Die gewaltige Bühne des großen Hauses im Schauspiel Frankfurt ist zweigeteilt. Rechts von einer meterhohen schwarzen Mauer marschiert Maria Stuart auf, Königin von Schottland, links Elisabeth, Königin von England. Im ersten Aufzug steht Elisabeth ungerührt da, die Linke am Rock, die Rechte im Schoß, und wird zur stummen Ohrenzeugin dessen, was auf der anderen Seite der Wand geschieht. Ebenso wird später Maria Stuart (Valery Tscheplanowa) den Ränkespielen im Palast lauschen, in ihrem schlichten grauen Kleid schräg an die Wand gekippt. So wird jede Königin zur Zeugin des Schicksals der Anderen.

Im Reich der langen Schatten

In eine öde Leere haben Thalheimer und Bühnenbildner Olaf Altmann Schillers Parabelstück von der Ohnmacht der Mächtigen hineingestellt. Dieses Reich ist eine Wüste, in der ein eisiger Wind geht, verweht wie die metallischen Gitarrenriffs, die wieder und wieder erklingen. Schräges Licht grellt ins Dunkel und wirft lange Schatten. Schwarz und nackt liegen Wände und Decken, zwischen den Szenen schwenkt die Mauer um und räumt mal Stuarts Kerker mehr Raum ein, mal Elisabeths Palast.

Ihre Schicksale sind eng verstrickt: Maria Stuart erhebt Anspruch auf Englands Thron, soll sogar gegen Elisabeth intrigiert haben und ihren Mord beauftragt. Elisabeth, die Protestantin, die den Aberglauben aus dem Land hinausbürstete und die Gerechtigkeit walten lassen wollte, kommt mit ihrer Vernunft nicht weiter. Sie muss ihre Konkurrentin zerstören – oder wird selbst zerstört. Den Rücktritt, der heute so groß in Mode steht, erwägt die Regentin kurz, verwirft ihn dann jedoch.

Keine Rettung, nirgends

Regiert das Recht oder die Gewalt? Für Thalheimer ist die Antwort eindeutig. Seine "Maria Stuart" macht seinem Ruf als Klassiker-Skelettierer alle Ehre, er schnitzt aus Schillers Drama den hochspannenden, verstörenden Politthriller heraus. Das Personal ist gestrafft, die Inszenierung ganz auf die ebenso hässliche wie unabwendbare Fratze der Gewalt zugeschnitten.
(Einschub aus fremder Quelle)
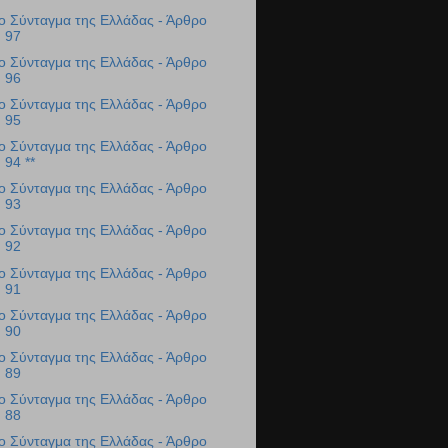
ο Σύνταγμα της Ελλάδας - Άρθρο
97
ο Σύνταγμα της Ελλάδας - Άρθρο
96
ο Σύνταγμα της Ελλάδας - Άρθρο
95
ο Σύνταγμα της Ελλάδας - Άρθρο
94 **
ο Σύνταγμα της Ελλάδας - Άρθρο
93
ο Σύνταγμα της Ελλάδας - Άρθρο
92
ο Σύνταγμα της Ελλάδας - Άρθρο
91
ο Σύνταγμα της Ελλάδας - Άρθρο
90
ο Σύνταγμα της Ελλάδας - Άρθρο
89
ο Σύνταγμα της Ελλάδας - Άρθρο
88
ο Σύνταγμα της Ελλάδας - Άρθρο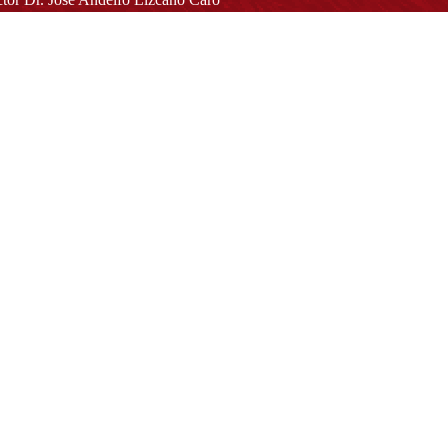
toria@udistrital.edu.co
alle 13 # 31 -75
otá D.C. - República de Colombia
igo Postal:
111611 - 111611537
Atención a usuarios del Centro De Relevo:
57) 6013238314
(+57) 6013239300
ext: 1421 - (+57) 6013238340
Lunes a viernes de 8:00 a.m. a 5:00 p.m.
Atención al ciudadano:
atencion@udistrital.edu.co
Notificaciones judiciales:
ificacionjudicial@udistrital.edu.co
Directorio institucional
Hier herrschen Misstrauen und Verrat, in Zwangslagen und Gewaltakten verbiegen sich die Leiber und scheinen von innen zu bersten: Mortimer (Isaak Dentler) etwa rattert seine Rettungspläne mit ungeheurem Sprechtempo heraus, doch der Widerständige steht mit gebeugten Knien und gekrümmtem Rücken.

So sieht kein Held aus, auch er ist schon gefallen. Wenn Elisabeth sich eingestehen muss, dass ihre hochgeschätzte Freiheit durch Heirat, Maria Stuart oder den Volkswillen bedroht wird, klappt ihr Oberkörper nach vorn, das orangerote Haar flattert gen Boden, und ihrer Brust entringt sich ein markerschütternder Schrei. Hier ist keine Rettung, nirgends, und jeder Alliierte kann sich als ärgster Feind entpuppen.

Grau gegen kanarienvogelgelb

Einmal küssen sich Elisabeth und Lord Leicester, mit windhundiger Eleganz gespielt von Marc Oliver Schulze. Als Leicester sich ihr entzieht, bleibt sie mit weit ausgebreiteten Armen und abgeknicktem Oberkörper stehen, sie fasst ins Leere, wo ihr eben noch ein Halt war. Ihr Clownsmund ist gänzlich zur Grimasse geworden, rotverschmiert sind fortan ihre Lippen, von einem einzigen Leidenschaftsmoment gezeichnet.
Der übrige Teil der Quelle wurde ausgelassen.